Northern Rock lent to customers that are not credit worthy by any normal standards. Will they be able to sue the government for lax regulation if they are forced to sell their houses at a loss? The government is now their bank. Stranger that fiction.

Anonymous said...

The FSA is a joke. Have you heard about "TCF Treating Customers Fairly."?

It is another high profile campaign to ensure it is seen to be doing something to justify the millions spent on it each year by the taxpayer.

In reality it is a useless organisation. Sack them all now.

Anonymous said...

What a disgrace.

Anonymous said...

TCF? You mean WTF.

Anonymous said...

Banks are a conspiracy against their customers AND their investors. You might want to read up on how the investment banks changed gearing when they floated from partnerships to public companies and basically became hedge funds. What shocks me is how short peoples' memories are.
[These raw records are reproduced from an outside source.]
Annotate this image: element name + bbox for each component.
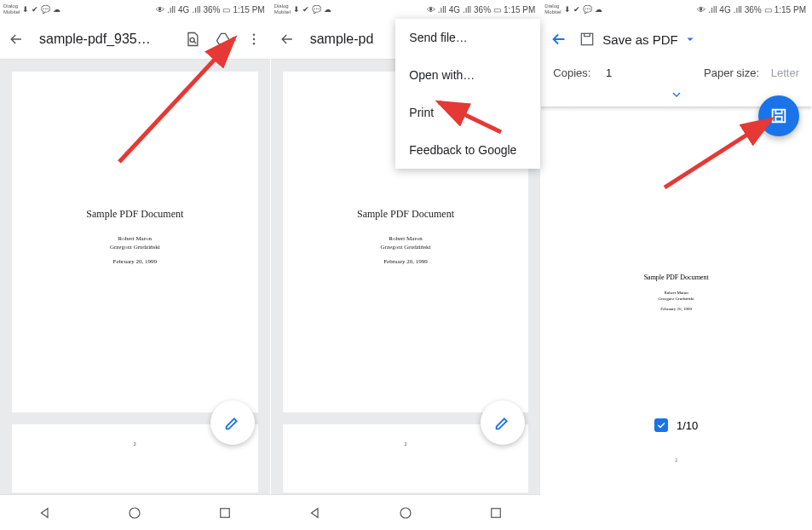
overflow-menu-button[interactable]	[245, 30, 263, 49]
doc-author-2: Grzegorz Grudziński	[381, 243, 431, 251]
doc-author-1: Robert Maron	[381, 234, 431, 243]
battery-text: 36%	[474, 5, 491, 14]
carrier-2: Mobitel	[3, 9, 20, 15]
download-icon: ⬇	[22, 5, 29, 14]
svg-point-4	[130, 508, 140, 518]
carrier-2: Mobitel	[544, 9, 561, 15]
edit-fab[interactable]	[481, 400, 525, 445]
doc-date: February 20, 1999	[383, 258, 428, 265]
panel-viewer: Dialog Mobitel ⬇ ✔ 💬 ☁ 👁 .ıll 4G .ıll 36…	[0, 0, 271, 530]
svg-point-1	[252, 33, 254, 35]
drive-add-icon	[215, 31, 232, 48]
signal2-icon: .ıll	[192, 5, 200, 14]
include-page-checkbox[interactable]	[654, 418, 668, 432]
download-icon: ⬇	[293, 5, 300, 14]
clock: 1:15 PM	[775, 5, 806, 14]
chevron-down-icon	[668, 88, 685, 101]
check-icon: ✔	[302, 5, 309, 14]
svg-rect-5	[221, 508, 230, 517]
panel-print: Dialog Mobitel ⬇ ✔ 💬 ☁ 👁 .ıll 4G .ıll 36…	[541, 0, 812, 530]
doc-date: February 20, 1999	[113, 258, 158, 265]
back-button[interactable]	[7, 30, 26, 49]
status-bar: Dialog Mobitel ⬇ ✔ 💬 ☁ 👁 .ıll 4G .ıll 36…	[541, 0, 811, 19]
cloud-icon: ☁	[53, 5, 60, 14]
battery-icon: ▭	[222, 5, 230, 14]
carrier-1: Dialog	[544, 3, 561, 9]
battery-icon: ▭	[493, 5, 501, 14]
app-bar: sample-pdf_935…	[0, 19, 270, 60]
nav-back-button[interactable]	[37, 505, 53, 521]
battery-text: 36%	[745, 5, 762, 14]
svg-point-2	[252, 37, 254, 39]
arrow-left-icon	[550, 30, 568, 49]
save-pdf-fab[interactable]	[758, 95, 799, 136]
svg-point-3	[252, 43, 254, 44]
paper-size-value[interactable]: Letter	[771, 66, 799, 79]
printer-name: Save as PDF	[602, 32, 677, 47]
print-options-row: Copies: 1 Paper size: Letter	[541, 60, 811, 88]
eye-icon: 👁	[697, 5, 705, 14]
arrow-left-icon	[279, 31, 296, 48]
arrow-left-icon	[8, 31, 25, 48]
doc-author-2: Grzegorz Grudziński	[110, 243, 160, 251]
find-button[interactable]	[183, 30, 202, 49]
eye-icon: 👁	[156, 5, 164, 14]
pdf-page-1: Sample PDF Document Robert Maron Grzegor…	[12, 72, 258, 412]
chat-icon: 💬	[41, 5, 50, 14]
eye-icon: 👁	[427, 5, 435, 14]
doc-author-2: Grzegorz Grudziński	[659, 296, 694, 302]
page-selection-row: 1/10	[541, 418, 811, 432]
preview-page-2-idx: 2	[541, 458, 811, 463]
svg-point-0	[190, 37, 194, 42]
signal-icon: .ıll	[438, 5, 446, 14]
nav-home-button[interactable]	[127, 505, 142, 521]
copies-value[interactable]: 1	[606, 66, 612, 79]
doc-title: Sample PDF Document	[644, 274, 709, 281]
nav-recents-button[interactable]	[217, 505, 233, 521]
nav-home-button[interactable]	[398, 505, 413, 521]
battery-icon: ▭	[764, 5, 772, 14]
clock: 1:15 PM	[504, 5, 535, 14]
doc-author-1: Robert Maron	[110, 234, 160, 243]
svg-rect-8	[491, 508, 500, 517]
print-back-button[interactable]	[550, 30, 568, 49]
add-to-drive-button[interactable]	[214, 30, 233, 49]
menu-print[interactable]: Print	[395, 94, 540, 131]
status-bar: Dialog Mobitel ⬇ ✔ 💬 ☁ 👁 .ıll 4G .ıll 36…	[0, 0, 270, 19]
panel-menu: Dialog Mobitel ⬇ ✔ 💬 ☁ 👁 .ıll 4G .ıll 36…	[271, 0, 542, 530]
menu-open-with[interactable]: Open with…	[395, 56, 540, 94]
nav-recents-button[interactable]	[488, 505, 504, 521]
printer-select[interactable]: Save as PDF	[579, 31, 694, 48]
print-preview-area[interactable]: Sample PDF Document Robert Maron Grzegor…	[541, 112, 811, 530]
cloud-icon: ☁	[595, 5, 602, 14]
more-vert-icon	[246, 32, 262, 47]
save-icon	[769, 107, 788, 125]
carrier-2: Mobitel	[274, 9, 291, 15]
doc-title: Sample PDF Document	[357, 208, 454, 221]
4g-icon: 4G	[178, 5, 189, 14]
doc-title: Sample PDF Document	[86, 208, 183, 221]
back-button[interactable]	[278, 30, 297, 49]
pencil-icon	[223, 413, 242, 432]
download-icon: ⬇	[564, 5, 571, 14]
doc-date: February 20, 1999	[660, 307, 692, 311]
status-bar: Dialog Mobitel ⬇ ✔ 💬 ☁ 👁 .ıll 4G .ıll 36…	[271, 0, 541, 19]
cloud-icon: ☁	[324, 5, 331, 14]
clock: 1:15 PM	[233, 5, 264, 14]
print-header: Save as PDF	[541, 19, 811, 60]
edit-fab[interactable]	[210, 400, 255, 445]
dropdown-caret-icon	[685, 34, 695, 44]
4g-icon: 4G	[449, 5, 460, 14]
signal-icon: .ıll	[167, 5, 176, 14]
check-icon: ✔	[573, 5, 580, 14]
signal2-icon: .ıll	[734, 5, 742, 14]
chat-icon: 💬	[583, 5, 592, 14]
carrier-1: Dialog	[274, 3, 291, 9]
nav-bar	[271, 494, 541, 530]
check-icon	[656, 420, 666, 430]
menu-send-file[interactable]: Send file…	[395, 19, 540, 56]
document-area[interactable]: Sample PDF Document Robert Maron Grzegor…	[0, 60, 270, 494]
menu-feedback[interactable]: Feedback to Google	[395, 131, 540, 169]
paper-size-label: Paper size:	[704, 66, 759, 79]
nav-back-button[interactable]	[308, 505, 323, 521]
In a couple of years people will go back to doing business with these fraudsters.

Nick

Anonymous said...

I agree with Alice's sentiment at the end. For years home owners have been enriched via the implementation of a corrupt financial system, karma has finally caught up with them and now they too have to pay for this mess. Its a tough and costly lesson.


Chefdave

Anonymous said...

Alice,

Do you have any idea what proportion of long term government debt is either (i) index linked or (ii) floating rate? Also, what proportion of total debt is short-term.

A key restraint on bail-outs and/or inflation is that with (i) the debt rises in lock step with the CPI and therefore cannot be inflated away without gross manipulation and (ii) would see interest rates sky rocket on the long end of the curve.

I think the negative real yields of t-bills in the US is misleading because that's a temporary counterparty-risk hedge.

I'm also curious where you think company pensions will be regarding underfunding of defined benefits when asset prices tumble further.

We are heading into serious balance sheet repairs at every level, I think, which can't help but create deflation.

Nick

Alice Cook said...

Nick,

I promised to answer an earlier question re: M4 and I haven't done it. I will take a look into what numbers I have and see if I can shine some light on your question.

Frankly, I don't worry too much about pensions. It is a long way away for me which means it is someone else's problem.